Two of the recommendations caught my eye, both of which will create significant turbulence if they gain traction in the discussion.
First, the pair suggests reorienting public radio and television to provide local news, historically not a big interest of public broadcasters. The report says somewhat tartly that much of the money from the Corporation for Public Broadcasting (CPB) is spent on broadcast facilities and television production companies, with “very little money spent on local news coverage by individual public radio and television stations.”
It goes on to suggest that the CPB should step in to consolidate competing fiefs and begin to require a minimum amount of local news reporting in return for funds.
“The money is there, but a lot of it gets sunk into facilities and programming to drive membership, and it needs to be reallocated to reflect the need for local coverage,” Downie said. “And it has to be mandated because this is a time of crisis and we can’t just depend on good intentions.”
The other recommendation that will kick up some dust proclaims that it’s time for government to start funding local news, much in the way it enables the arts, humanities and sciences.
The Federal Communications Commission spends US$7 billion a year collected from telephone bills to underwrite telecommunications services in remote areas and help schools and libraries get wired. The report suggests that some of that money, along with fees paid for broadcast licenses or auctions of bandwidth, should go into a Fund for Local News.
Google CEO Eric Schmidt recently talked a lot about the importance of the plan for universal broadband in the US, but The Reconstruction of American Journalism goes beyond building infrastructure, suggesting it’s time to start funding what goes into those pipes. Downie said that it can be done with safeguards to ensure that the government doesn’t become the yard boss of what constitutes worthy news.
“We are just suggesting that certain kinds of reporting are a public good and should be funded as such,” Downie said. “There are plenty of precedents, and I don’t think that government support necessarily means government control.”

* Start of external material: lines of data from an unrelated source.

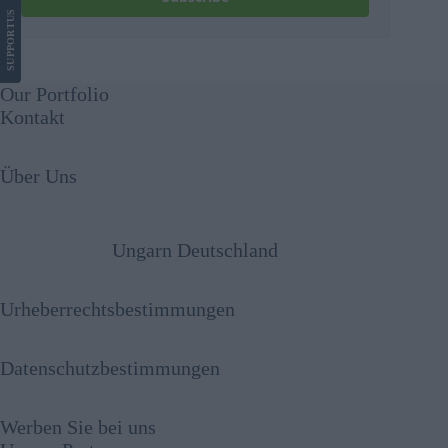
US
SUPPORT
Our Portfolio
Kontakt
Über Uns
Ungarn Deutschland
Urheberrechtsbestimmungen
Datenschutzbestimmungen
Werben Sie bei uns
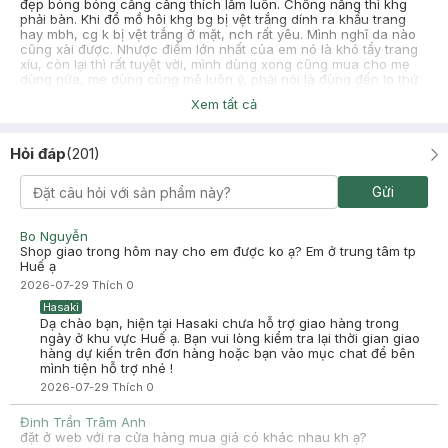
đẹp bóng bóng căng căng thích lắm luôn. Chống nắng thì khg
phải bàn. Khi đổ mồ hôi khg bg bị vệt trắng dính ra khẩu trang
hay mbh, cg k bị vệt trắng ở mặt, nch rất yêu. Mình nghĩ da nào
cũng xài được. Nhược điểm lớn nhất của em nó là khó tẩy trang
xíu, còn lại thì rất tuyệt vời, mình dùng xong cũng mua cho mẹ
dùng nữa, mẹ dùng cũng mê luôn ý, phải nói là đùng đến lọ thứ
5 6 rồi kg nhớ nữa.
Xem tất cả
-
2025-08-08
Hasaki
Hasaki xin chào! Hasaki cảm ơn Trần Thị Khánh Linh đã dành
Hỏi đáp
(
201
)
thời gian đánh giá. Sự hài lòng của khách hàng là động lực to
lớn để Hasaki ngày càng phát triển hơn nữa về chất lượng
dịch vụ. Cảm ơn bạn đã tin tưởng và mua sắm tại Hasaki!
Gửi
Nguyễn Ngọc Trâm
Bo Nguyễn
2025-06-03
Shop giao trong hôm nay cho em được ko ạ? Em ở trung tâm tp
Này có thoa lên mặt được k ạ và có sử dụng cho trẻ em được k
Huế ạ
-
2025-06-03
Hasaki
2026-07-29
Thích
0
Hasaki xin chào! Hasaki cảm ơn Nguyễn Ngọc Trâm đã dành
Hasaki
thời gian đánh giá. Sự hài lòng của khách hàng là động lực to
Dạ chào bạn, hiện tại Hasaki chưa hỗ trợ giao hàng trong
lớn để Hasaki ngày càng phát triển hơn nữa về chất lượng
ngày ở khu vực Huế ạ. Bạn vui lòng kiểm tra lại thời gian giao
dịch vụ. Cảm ơn bạn đã tin tưởng và mua sắm tại Hasaki!
hàng dự kiến trên đơn hàng hoặc bạn vào mục chat để bên
mình tiện hỗ trợ nhé !
2026-07-29
Thích
0
Đinh Trần Trâm Anh
đặt ở web với ra cửa hàng mua giá có khác nhau kh ạ?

So there you have it. All we have to do is get the government to open the kimono on databases, foundations to rethink their priorities, universities to become newsrooms, rewrite the federal tax code, get public broadcasting overlords to think local and commercial broadcasters to kick in money for the public good, and we will have a dependable news infrastructure for a new, more complicated age. If only it were so simple.